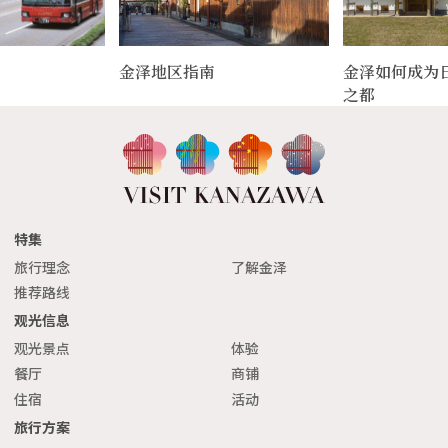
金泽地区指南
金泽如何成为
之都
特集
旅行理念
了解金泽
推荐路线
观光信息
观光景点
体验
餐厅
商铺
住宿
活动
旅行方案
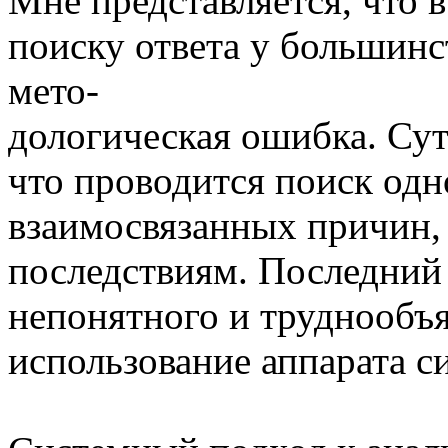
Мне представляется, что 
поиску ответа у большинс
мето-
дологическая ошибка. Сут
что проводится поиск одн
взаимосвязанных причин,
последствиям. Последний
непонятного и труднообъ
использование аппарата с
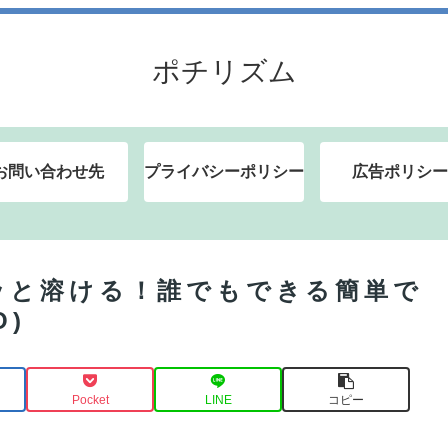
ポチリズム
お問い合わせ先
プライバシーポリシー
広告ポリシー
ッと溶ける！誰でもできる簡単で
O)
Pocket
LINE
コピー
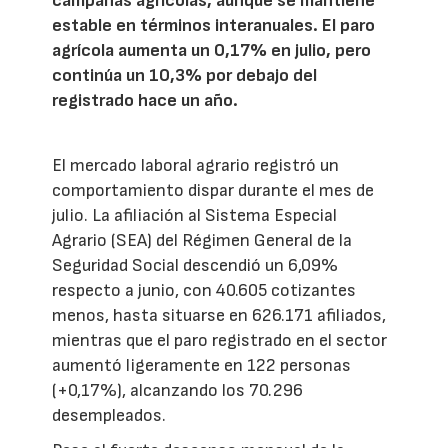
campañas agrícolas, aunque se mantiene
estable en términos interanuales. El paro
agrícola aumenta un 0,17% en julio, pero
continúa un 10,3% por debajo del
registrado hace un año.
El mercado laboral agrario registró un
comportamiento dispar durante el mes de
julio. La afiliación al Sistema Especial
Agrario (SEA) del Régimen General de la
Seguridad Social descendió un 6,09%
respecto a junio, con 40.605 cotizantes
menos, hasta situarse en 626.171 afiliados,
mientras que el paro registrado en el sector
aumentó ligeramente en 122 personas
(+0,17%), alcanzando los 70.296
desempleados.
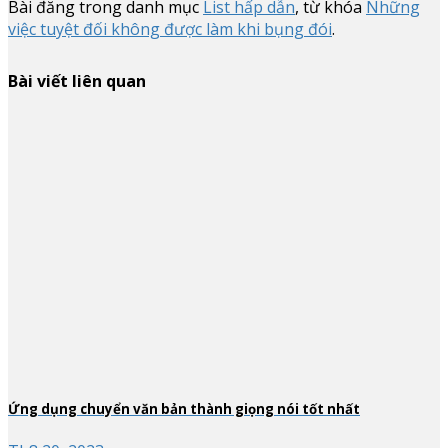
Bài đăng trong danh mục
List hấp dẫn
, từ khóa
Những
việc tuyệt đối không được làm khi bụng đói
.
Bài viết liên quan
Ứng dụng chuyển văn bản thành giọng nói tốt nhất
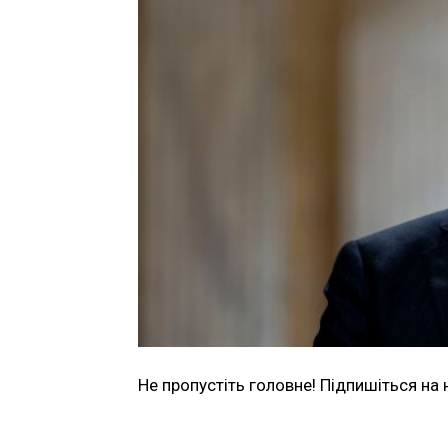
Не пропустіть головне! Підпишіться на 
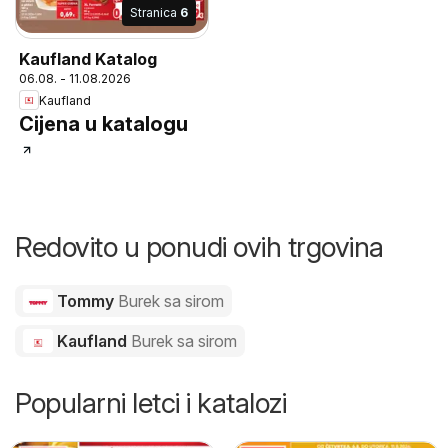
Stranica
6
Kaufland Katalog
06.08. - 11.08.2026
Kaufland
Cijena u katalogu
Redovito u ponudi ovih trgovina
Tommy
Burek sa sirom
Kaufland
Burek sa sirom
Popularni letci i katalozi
* * *
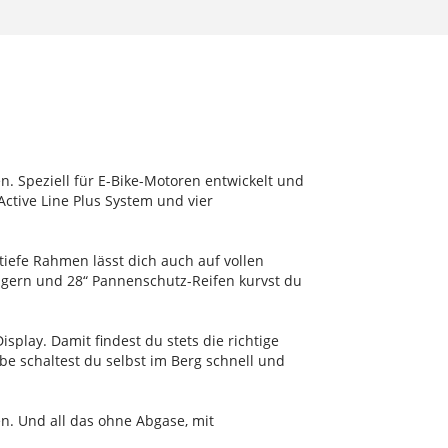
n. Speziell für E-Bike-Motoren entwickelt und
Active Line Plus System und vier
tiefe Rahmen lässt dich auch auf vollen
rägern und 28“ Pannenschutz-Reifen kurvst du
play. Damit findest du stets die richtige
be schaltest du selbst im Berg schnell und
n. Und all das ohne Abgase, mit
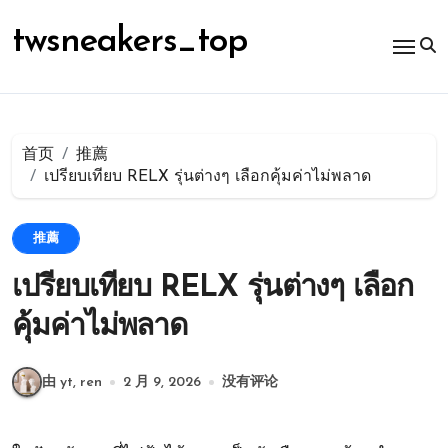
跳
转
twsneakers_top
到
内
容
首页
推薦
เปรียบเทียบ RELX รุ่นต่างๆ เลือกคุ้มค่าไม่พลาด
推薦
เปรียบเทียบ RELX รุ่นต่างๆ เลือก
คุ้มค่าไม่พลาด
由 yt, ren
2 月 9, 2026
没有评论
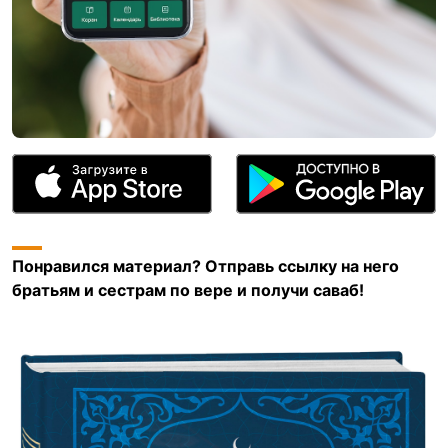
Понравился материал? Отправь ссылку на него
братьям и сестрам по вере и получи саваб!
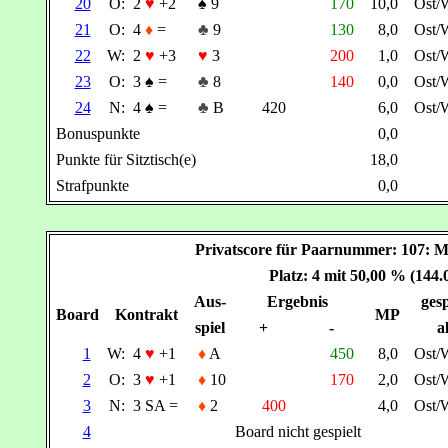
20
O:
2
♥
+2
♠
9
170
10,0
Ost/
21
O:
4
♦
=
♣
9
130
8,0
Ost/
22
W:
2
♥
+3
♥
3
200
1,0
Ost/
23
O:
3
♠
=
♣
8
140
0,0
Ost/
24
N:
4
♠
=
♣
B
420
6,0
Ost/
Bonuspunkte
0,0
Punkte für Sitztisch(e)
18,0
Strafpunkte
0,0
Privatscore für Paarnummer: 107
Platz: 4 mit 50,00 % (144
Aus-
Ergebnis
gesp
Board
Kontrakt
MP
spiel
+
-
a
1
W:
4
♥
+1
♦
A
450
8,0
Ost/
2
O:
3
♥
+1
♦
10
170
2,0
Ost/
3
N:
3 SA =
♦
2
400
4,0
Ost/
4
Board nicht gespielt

Aim of the exercise:
Look back at the data above, then output exactly the lines from the line holding "ッと溶ける！誰でもできる簡単で" up to and including the line holding "El mercado laboral agrario registró un". Leave out the pictures.

Exercise response:
ッと溶ける！誰でもできる簡単で
O)
Pocket
LINE
コピー
campañas agrícolas, aunque se mantiene
estable en términos interanuales. El paro
agrícola aumenta un 0,17% en julio, pero
continúa un 10,3% por debajo del
registrado hace un año.
El mercado laboral agrario registró un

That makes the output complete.